Strategi ini membuat pengujian berbasis CRISPR jutaan kali lebih sensitif. “Menghilangkan langkah praamplifikasi memungkinkan terciptanya bahan kimia yang elegan dan sederhana yang lebih cocok untuk sistem di tempat perawatan,” kata ahli biologi Institut Teknologi Massachusetts, Jonathan Gootenberg, yang ikut mengembangkan sistem diagnostik CRISPR sebelumnya. Pendekatan baru ini memungkinkan komponen alat tes berbiaya rendah, termasuk strip aliran lateral yang serupa dengan yang ditemukan pada tes cepat COVID saat ini—masing-masing berharga beberapa dolar.

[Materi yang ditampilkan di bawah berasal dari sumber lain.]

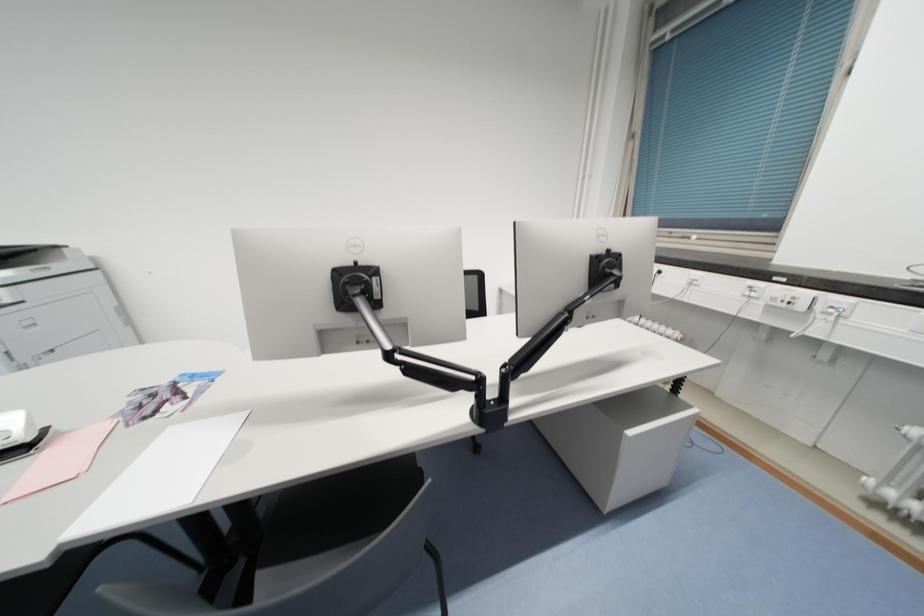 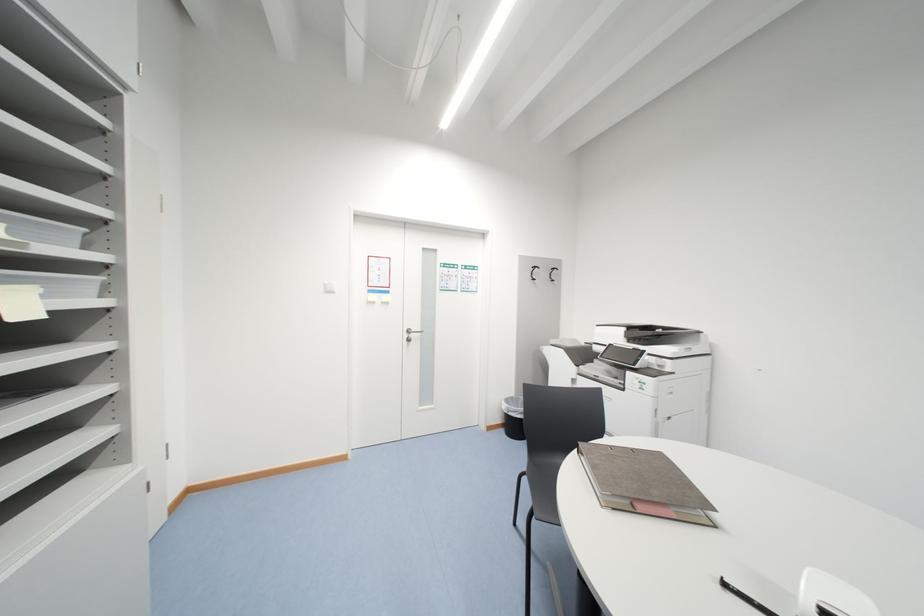 Question: The camera is either moving clockwise (left) or counter-clockwise (right) around the object. The first image is from the beginning of the video and the second image is from the end. Is the camera moving left or right when shooting the video?

Choices:
 (A) Left
 (B) Right

Answer: (B) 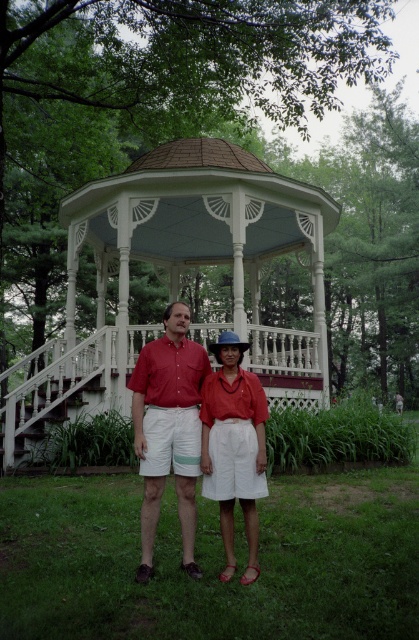 You are a painter who needs to touch up the white painted wood porch at center. You have a ladder that is 15 feet long. If you stand the ladder at the base of the porch, will you be able to reach the matte red shirt at center to ask for help?

The distance between the white painted wood porch at center and the matte red shirt at center is 17.69 feet. Since the ladder is only 15 feet long, the painter cannot reach the matte red shirt at center from the porch with the ladder.

You are standing in the park and want to take a photo of the white painted wood porch at center and the matte red blouse at center. Which object should you focus on first if you want to capture both in the same frame without moving the camera?

You should focus on the matte red blouse at center first because the white painted wood porch at center is above it, so adjusting the camera to include the porch above will naturally include the blouse in the frame.

You are standing in the park and notice the white painted wood porch at center and the matte red shirt at center. Which object is positioned higher from the ground?

The white painted wood porch at center is located above the matte red shirt at center, so it is higher from the ground. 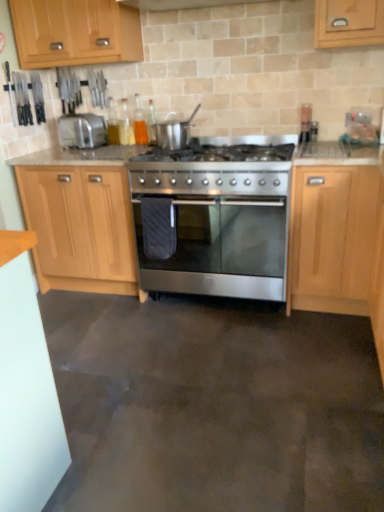 Identify the location of free location in front of silver metallic toaster at left. (64, 157). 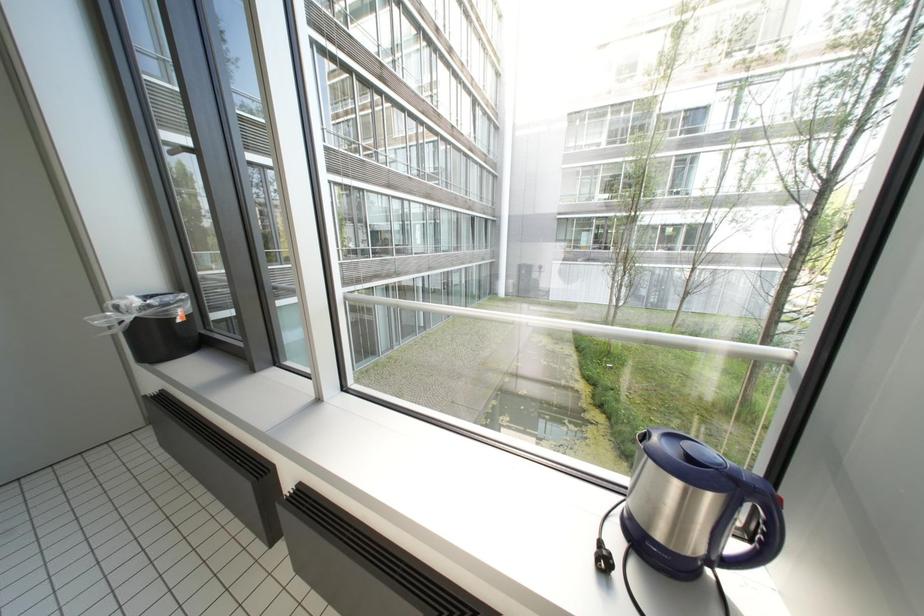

Tes berbasis nanosfer yang dilakukan para ilmuwan mendeteksi materi genetik dari SARS-CoV-2 dan bakteri penyebab maag Helicobacter pylori, dan mereka juga dapat menemukan DNA tumor yang bersirkulasi dalam darah tikus dan plasma manusia. Tes semacam itu bisa bekerja dalam 15 menit, sedangkan PCR biasanya membutuhkan waktu satu jam atau lebih. “Kami yakin kami telah menciptakan teknologi yang memiliki peluang realistis untuk menggantikan PCR,” kata Goldys.

Kelompok ini berkolaborasi dengan mitra komersial dalam diagnosis virus dan deteksi parasit di air. Namun, produk pertama adalah kotak nanocircle serba guna yang dapat ditambahkan para peneliti ke pengujian CRISPR yang ada untuk meningkatkan sensitivitas. Lingkaran-lingkaran ini dilengkapi dengan RNA pemandunya sendiri yang menargetkan DNA lingkaran tersebut segera setelah lingkaran tersebut terbuka.

Tantangan terbesarnya adalah melacak beberapa target secara bersamaan. Aplikasi medis seringkali memerlukan kemampuan ini (biasanya untuk memeriksa apakah suatu tes berfungsi dengan baik), namun Gootenberg mengatakan hal ini sulit untuk diterapkan. Para peneliti sedang menyelidiki: “Kami tidak tahu bagaimana kami akan bertemu [this challenge],” kata Goldys, “tapi kami akan mencobanya.”